– Миша, не надо, ты преувеличиваешь…
– Сколько вам в те годы было лет, восемнадцать? – спросил ты Эрдмана.
– Да лет двадцать уж было, а может, чуть больше… «Стойло Пегаса» открыли ближе к НЭПу, там ведь уже водка подавалась, а она появилась только во времена НЭПа…
– А наискосок, помните, было «Кафе поэтов», и там выступал Стенич – очень хороший переводчик… Не помните его, Назым?
– У меня, брат, на фамилии совсем памяти нет…
– Видели вы его! Не могли пропустить. Они дружили с Маяковским. Это всё люди очень! Очень, Назым.
Потом вы опять вспоминали Есенина. Вспоминали его красивых женщин, Айседору Дункан, но не сплетничали, а радовались времени общей молодости, отдавали всему в нем дань…
А в другой какой-то раз Эрдман рассказал, как он однажды пришел к Есенину домой: «Сережа стоял на столе на четвереньках и разбрасывал на пол карточки с какими-то рифмами, стихотворными заготовками. Я его спросил: «Что ты делаешь?» – «Изобрел, – говорит, – машину поэзии. Думаю, что в этих случайных сочетаниях, заранее приготовленных строчках может возникнуть нечто совершенно новое или хотя бы родится повод для свежего образа…»
– Его нельзя не любить, – говорил ты об Эрдмане. Знакомство с ним, с его пьесами много тебе дало. Но пьесы Эрдмана с двадцатых годов не ставились и не публиковались. «Мандат» мы нашли сразу у Завадского, а вот с «Самоубийцей» не выходило, и ты в конце концов попросил пьесу у самого Эрдмана, а он потом у тебя попросил «Корову», ему тоже про нее рассказали, после нее – твою «Быть или не быть?».
Тебе казалось, что пьесы Эрдмана так сокрушительно актуальны, что за них режиссеры должны сегодня просто передраться, и ты стал всем рассказывать о его сюжетах… Каково же было твое удивление, когда оказалось, что все без исключения режиссеры, которым ты пытался «продать» Эрдмана, его прекрасно знали и в восхищении цитировали кусками… Но ставить его было запрещено.
В одну из сред в ресторане «Бега» во время обеда вы возвращали друг другу прочитанное: ты Николаю Робертовичу – «Самоубийцу», а Эрдман тебе – «Быть или не быть?»
– Послушай, Эрдман-брат, оказывается, мы с тобой в наших пьесах думали об одном и том же!

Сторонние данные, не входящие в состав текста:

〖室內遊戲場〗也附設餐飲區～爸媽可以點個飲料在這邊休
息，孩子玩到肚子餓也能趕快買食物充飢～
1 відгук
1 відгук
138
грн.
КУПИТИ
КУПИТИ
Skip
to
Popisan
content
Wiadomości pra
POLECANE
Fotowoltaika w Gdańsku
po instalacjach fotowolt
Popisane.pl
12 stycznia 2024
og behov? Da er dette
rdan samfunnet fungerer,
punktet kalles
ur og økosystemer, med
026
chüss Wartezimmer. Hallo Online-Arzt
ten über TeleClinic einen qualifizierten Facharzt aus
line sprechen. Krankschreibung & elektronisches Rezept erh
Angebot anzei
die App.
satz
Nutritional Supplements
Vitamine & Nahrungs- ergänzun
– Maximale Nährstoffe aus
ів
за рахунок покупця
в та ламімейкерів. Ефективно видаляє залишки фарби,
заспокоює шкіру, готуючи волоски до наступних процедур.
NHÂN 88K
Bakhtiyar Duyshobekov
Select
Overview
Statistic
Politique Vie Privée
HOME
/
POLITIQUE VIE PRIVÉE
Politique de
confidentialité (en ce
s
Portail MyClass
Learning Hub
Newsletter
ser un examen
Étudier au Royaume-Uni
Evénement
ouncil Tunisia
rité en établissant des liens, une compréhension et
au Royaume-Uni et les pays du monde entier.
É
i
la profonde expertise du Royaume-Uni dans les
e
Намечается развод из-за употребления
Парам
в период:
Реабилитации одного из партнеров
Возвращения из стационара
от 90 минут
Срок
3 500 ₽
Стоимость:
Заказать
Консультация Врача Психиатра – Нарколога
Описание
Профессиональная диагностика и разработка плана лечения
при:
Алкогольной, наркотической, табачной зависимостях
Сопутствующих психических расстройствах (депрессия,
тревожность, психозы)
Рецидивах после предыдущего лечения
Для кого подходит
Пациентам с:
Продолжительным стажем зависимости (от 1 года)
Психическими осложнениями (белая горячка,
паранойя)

Ты гениально написал, как людям ловко подбрасывают идею!
– А ты еще лучше про все, что случилось потом!
– Но знаешь, брат, я страшно завидую твоему названию… Как я, дурак, не додумался до такой простой вещи – «Самоубийца»!
– Да, Господи, Назым! Есть о чем переживать! Нравится? Бери! Дарю! Эй, официант, стило! Все равно, Назым, что твою пьесу не ставят и не печатают, что мою не ставят и не печатают, один черт!
Ты говорил, что он мог бы стать очень большим писателем. У него интонация чаплинская. Но Эрдман оказался хрупким человеком. И хотя внешне все было хорошо – лауреатство, сценарии, либретто оперетт, – от настоящего литературного дела он отошел после ареста.
– Вот он оказался той рыбой с длинным носом. По нему ударили, и он не смог не обидеться. Выдохся, у нас у всех есть предел.